▶ [Record extracts]:
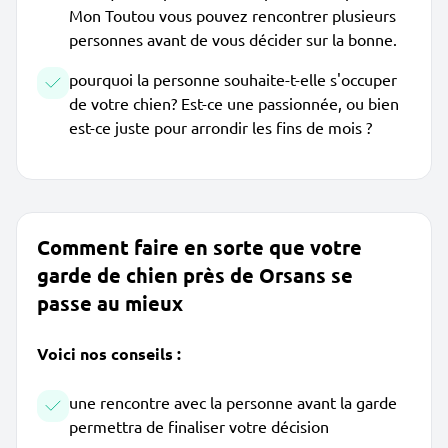
Mon Toutou vous pouvez rencontrer plusieurs
personnes avant de vous décider sur la bonne.
pourquoi la personne souhaite-t-elle s'occuper
de votre chien? Est-ce une passionnée, ou bien
est-ce juste pour arrondir les fins de mois ?
Comment faire en sorte que votre
garde de chien près de Orsans se
passe au mieux
Voici nos conseils :
une rencontre avec la personne avant la garde
permettra de finaliser votre décision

▶ [Your objective]: Note every line above where the string "avant" shows up, and copy those lines.

▶ [Written solution]:
personnes avant de vous décider sur la bonne.
une rencontre avec la personne avant la garde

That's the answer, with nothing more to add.